D’autres acteurs en revanche semblent s’inquiéter face à l’expansion rapide des capacités. Notamment du côté des acheteurs de GNL américain qui risquent de subir des pressions sur leurs marges. Fin septembre, Wael Sawan, le patron du groupe britannique Shell, détenteur du plus gros portefeuille commercial de GNL dans le monde, s’étonnait publiquement du rythme de développement des projets aux Etats-Unis, « pas totalement rationnel au plan économique ». Même tonalité chez TotalEnergies, qui se présente comme le premier exportateur de GNL américain. « Nous construisons trop » de capacités, déclarait son PDG, Patrick Pouyanné, lors d’une conférence en septembre, prédisant une surabondance pendant plusieurs années si tous les projets entrent en production.

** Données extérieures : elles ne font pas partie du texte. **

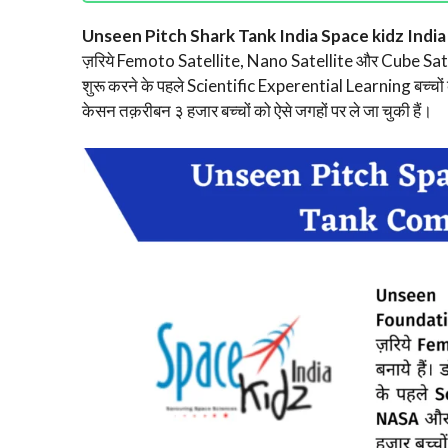
Unseen Pitch Shark Tank India Space kidz Indi
ज़रिये Femoto Satellite, Nano Satellite और Cube Satell
शुरू करने के पहले Scientific Experential Learning बच्चों 
केसन तक़रीबन ३ हजार बच्चों को ऐसे जगहों पर ले जा चुकी हैं।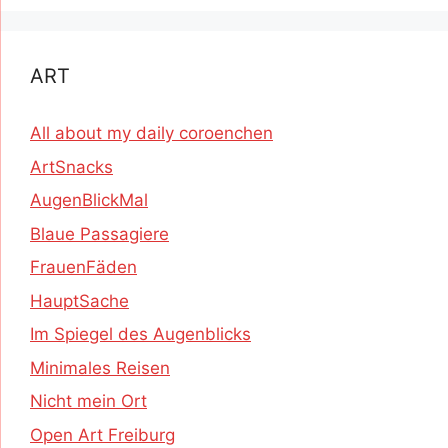
ART
All about my daily coroenchen
ArtSnacks
AugenBlickMal
Blaue Passagiere
FrauenFäden
HauptSache
Im Spiegel des Augenblicks
Minimales Reisen
Nicht mein Ort
Open Art Freiburg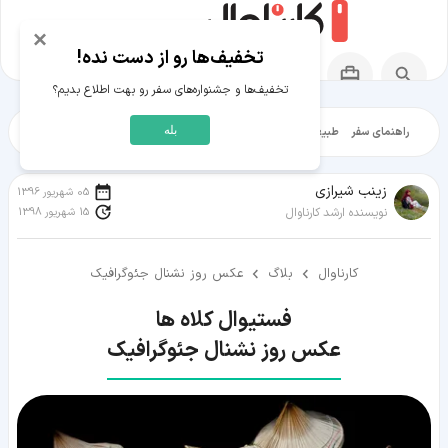
×
تخفیف‌ها رو از دست نده!
تخفیف‌ها و جشنواره‌های سفر رو بهت اطلاع بدیم؟
بله
راهنمای سفر
طبیعت‌گردی
تاریخ‌گردی
شهرگردی
ایرانگرد
مقالات آموز
زينب شيرازی
05 شهریور 1396
15 شهریور 1398
نویسنده ارشد کارناوال
کارناوال
بلاگ
عکس روز نشنال جئوگرافیک
عکس روز نشنال جئوگرافیک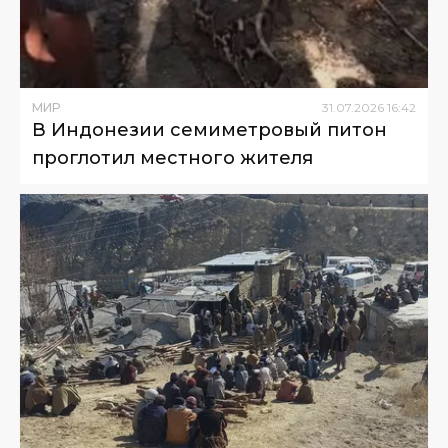
МИР
31
.
07
.
2026
16
:
42
В Индонезии семиметровый питон
проглотил местного жителя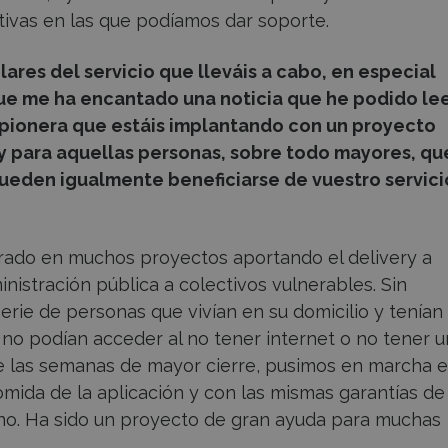
ativas en las que podíamos dar soporte.
lares del servicio que lleváis a cabo, en especial
ue me ha encantado una noticia que he podido lee
a pionera que estáis implantando con un proyecto
ery para aquellas personas, sobre todo mayores, qu
pueden igualmente beneficiarse de vuestro servici
ado en muchos proyectos aportando el delivery a
inistración pública a colectivos vulnerables. Sin
ie de personas que vivían en su domicilio y tenían
 no podían acceder al no tener internet o no tener u
nte las semanas de mayor cierre, pusimos en marcha 
omida de la aplicación y con las mismas garantías de
ono. Ha sido un proyecto de gran ayuda para muchas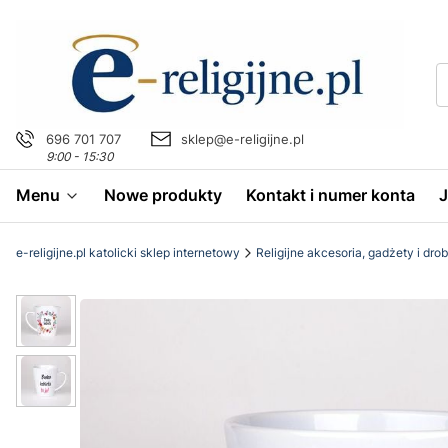
696 701 707
sklep@e-religijne.pl
9:00 - 15:30
Menu
Nowe produkty
Kontakt i numer konta
e-religijne.pl katolicki sklep internetowy
Religijne akcesoria, gadżety i dro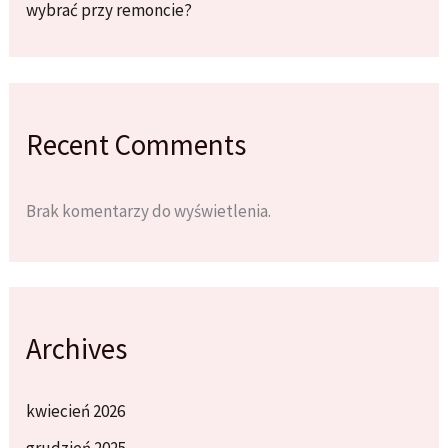
wybrać przy remoncie?
Recent Comments
Brak komentarzy do wyświetlenia.
Archives
kwiecień 2026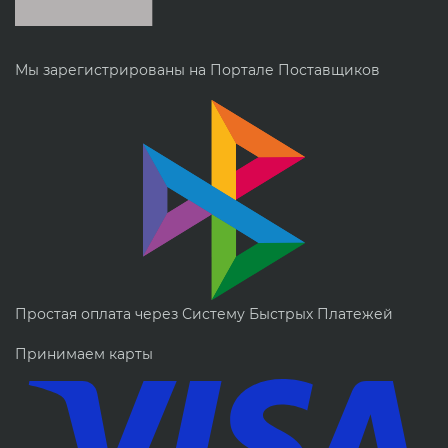
Мы зарегистрированы на Портале Поставщиков
Простая оплата через Систему Быстрых Платежей
Принимаем карты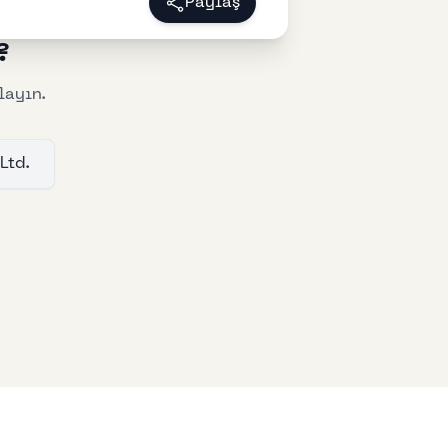
Paylaş
?
layın.
Ltd.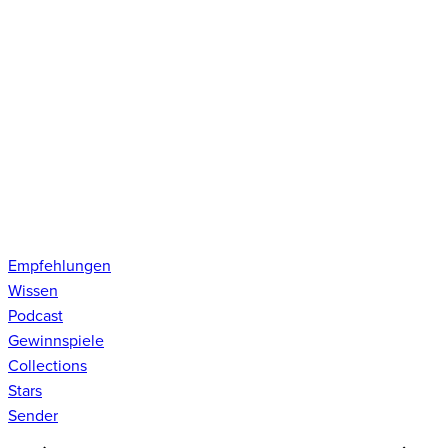
Empfehlungen
Wissen
Podcast
Gewinnspiele
Collections
Stars
Sender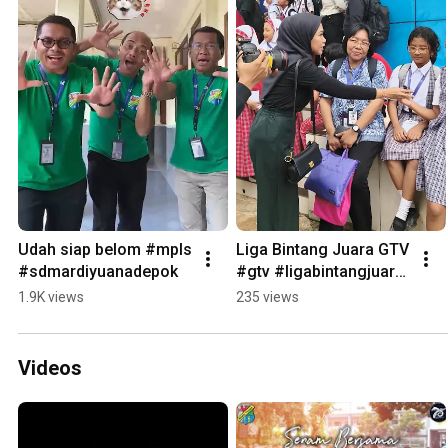
Udah siap belom #mpls 
Liga Bintang Juara GTV 
#sdmardiyuanadepok
#gtv #ligabintangjuara 
#sdmardiyuanadepok
1.9K views
235 views
Videos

Ce pronostic ne dissuade pas la major pétrogazière de miser plus que jamais sur le GNL. La preuve encore avec son mégaprojet gazier au Mozambique qu’elle est sur le point de relancer après quatre ans d’interruption pour cause d’insécurité, comme elle l’a confirmé samedi 25 octobre. Selon le groupe, à long terme, les perspectives de demande de gaz sont résolument orientées à la hausse.

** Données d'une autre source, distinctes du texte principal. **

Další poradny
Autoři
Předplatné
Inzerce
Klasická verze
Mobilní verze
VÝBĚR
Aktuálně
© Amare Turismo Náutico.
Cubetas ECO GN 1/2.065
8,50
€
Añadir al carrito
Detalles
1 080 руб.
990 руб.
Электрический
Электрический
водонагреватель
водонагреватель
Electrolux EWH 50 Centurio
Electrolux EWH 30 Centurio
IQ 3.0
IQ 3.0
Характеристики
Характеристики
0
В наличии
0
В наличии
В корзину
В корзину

« Quand les prix vont baisser, la demande va se révéler », estime aussi Thierry Bros, professeur à Sciences Po Paris. A en croire ce spécialiste de l’économie gazière, la possibilité de négocier des contrats avantageux poussera les pays asiatiques à basculer du charbon au gaz, tandis que la montée en puissance de l’intelligence artificielle pourrait démultiplier les besoins. « C’est une industrie de cycle. On ne construit pas, et les prix montent. Puis tout le monde s’y met, et les prix baissent, poursuit l’expert. Si les grands acteurs n’investissent pas aujourd’hui, ils prennent le risque de laisser leur part de marché aux concurrents. »

[Source: Le Monde]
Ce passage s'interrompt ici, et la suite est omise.